Il prezzo si aggira attorno ai 133.000 euro e per averne una (saranno appena 200 esemplari) bisognerà aspettare cinque mesi dall'ordine, perché ciascun'auto sarà assemblata a mano e personalizzata (il configuratore permette di scegliere tra tantissime grafiche e si possono anche apporre dei numeri sulla carrozzeria). Ogni Giannini Spettacolo sarà inoltre corredata da un certificato di autenticità per mantenere alto il valore nel tempo.

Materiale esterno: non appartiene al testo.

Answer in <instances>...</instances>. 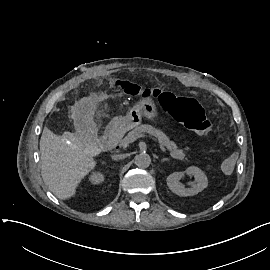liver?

La Spettacolo è importante per Giannini anche perché con lei lo storico marchio romano di vetture sportive (nato nel 1917) tornerà alle corse partecipando al campionato Time Attack Italia 2024 gestita in pista dalla Old School Garage.
Abarth nel cuore
La Giannini Spettacolo nasce sulla base della 500 Abarth e la scelta non è certo casuale. Giannini Automobili è stata infatti fondata da Domenico e Attilio Giannini come officina meccanica e si è specializza nell'elaborazione di motori ottenendo crescenti successi (24 titoli italiani di categoria, 12 record del mondo di velocità, 2 titoli mondiali endurance). Negli Anni '60 le sue Fiat 500 elaborate sfidavano e spesso battevano le Abarth 595 e 695, di cui oggi la Spettacolo vuole riproporre il mito.

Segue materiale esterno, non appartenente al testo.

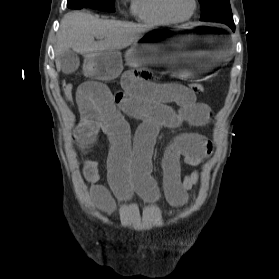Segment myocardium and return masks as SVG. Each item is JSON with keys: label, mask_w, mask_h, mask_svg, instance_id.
I'll use <instances>...</instances> for the list:
<instances>
[{"label": "myocardium", "mask_w": 279, "mask_h": 279, "mask_svg": "<svg viewBox=\"0 0 279 279\" xmlns=\"http://www.w3.org/2000/svg\"><path fill=\"white\" fill-rule=\"evenodd\" d=\"M160 6L161 9L163 11V13L165 14L166 17H168L171 21H173L174 23H183V22H187L190 19H192V17L195 15L197 9H198V0H193V9L191 11V13L184 18H178L175 17L168 9L167 7V0H160Z\"/></svg>", "instance_id": "obj_1"}]
</instances>
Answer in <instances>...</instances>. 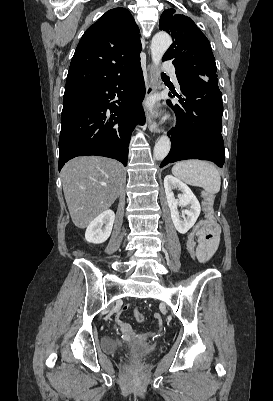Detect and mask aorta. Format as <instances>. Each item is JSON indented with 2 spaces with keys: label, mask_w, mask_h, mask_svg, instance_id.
I'll list each match as a JSON object with an SVG mask.
<instances>
[{
  "label": "aorta",
  "mask_w": 273,
  "mask_h": 401,
  "mask_svg": "<svg viewBox=\"0 0 273 401\" xmlns=\"http://www.w3.org/2000/svg\"><path fill=\"white\" fill-rule=\"evenodd\" d=\"M171 42V37L165 32H159L152 38L150 46L151 57L156 69H158L161 59L171 45ZM170 147L171 142L168 136L162 135L159 137L154 147V158L157 161L163 160L168 155Z\"/></svg>",
  "instance_id": "1"
}]
</instances>
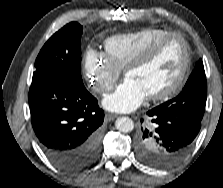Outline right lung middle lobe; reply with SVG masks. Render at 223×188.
<instances>
[{"label": "right lung middle lobe", "instance_id": "right-lung-middle-lobe-1", "mask_svg": "<svg viewBox=\"0 0 223 188\" xmlns=\"http://www.w3.org/2000/svg\"><path fill=\"white\" fill-rule=\"evenodd\" d=\"M83 27L71 22L52 35L35 61L33 77L56 79L84 90L81 76V35Z\"/></svg>", "mask_w": 223, "mask_h": 188}]
</instances>
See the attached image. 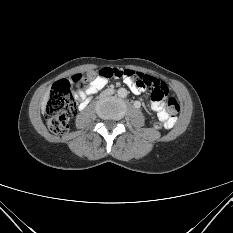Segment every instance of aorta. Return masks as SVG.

Giannini Spettacolo, la vista anteriore
La Spettacolo nasce dalla collaborazione tra la società romana Impero di Fabrizio Grandi, licenziataria di Giannini, e la società torinese Maestri Design del Gruppo Maestri di Angelo Vicino, realtà specializzata nella realizzazione di vetture speciali, che vede a capo del progetto Paolo Mancini. Ha linee muscolose, ma aerodinamiche. Pensiamo al design del cofano anteriore che ricorda il muso di una monoposto da Formula 1 grazie ai giochi di pieni e vuoti resi possibili dalle prese d’aria.

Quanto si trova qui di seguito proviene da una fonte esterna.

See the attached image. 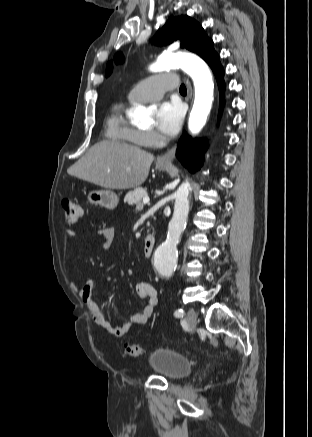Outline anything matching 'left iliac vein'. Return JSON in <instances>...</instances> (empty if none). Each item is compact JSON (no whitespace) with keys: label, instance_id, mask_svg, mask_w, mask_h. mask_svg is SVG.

Giannini Spettacolo, la vista di tre quarti posteriore
La leggerezza (985 Kg, massa a vuoto) è garantita dai cofani anteriore e posteriore in alluminio e ai copricerchi in carbonio con brevetto monodado. A bordo, la seduta posteriore, progettata da Paolo Mancini, vede due sedili monoscocca in carbonio divisi da un tunnel al posto del classico sedile a panca.
| Giannlini Spettacolo, le dimensioni | |
| Lunghezza | 3,746 metri |
| Larghezza | 1,665 metri |
| Altezza | 1,475 metri |
| Passo | 2,300 metri |
Dalla strada alla pista
Il motore 1.4 T.JET turbo della Spettacolo, come anticipato, è in grado di erogare fino a 250 CV per una velocità massima di 280 Km/h e per chi lo volesse è possibile attivare la modalità “pista”.
Giannini Spettacolo, la vista di tre quarti anteriore
"In 150 giorni abbiamo realizzato, dal design alla progettazione, dalle attrezzature alla costruzione dell’auto fino alla presentazione di oggi, un’auto elegante ma con lo spirito sportivo, tipica auto da gentleman driver, e oggi mi sento di dire, un vero Spettacolo”, ha detto Angelo Vicino, CEO di Gruppo Maestri.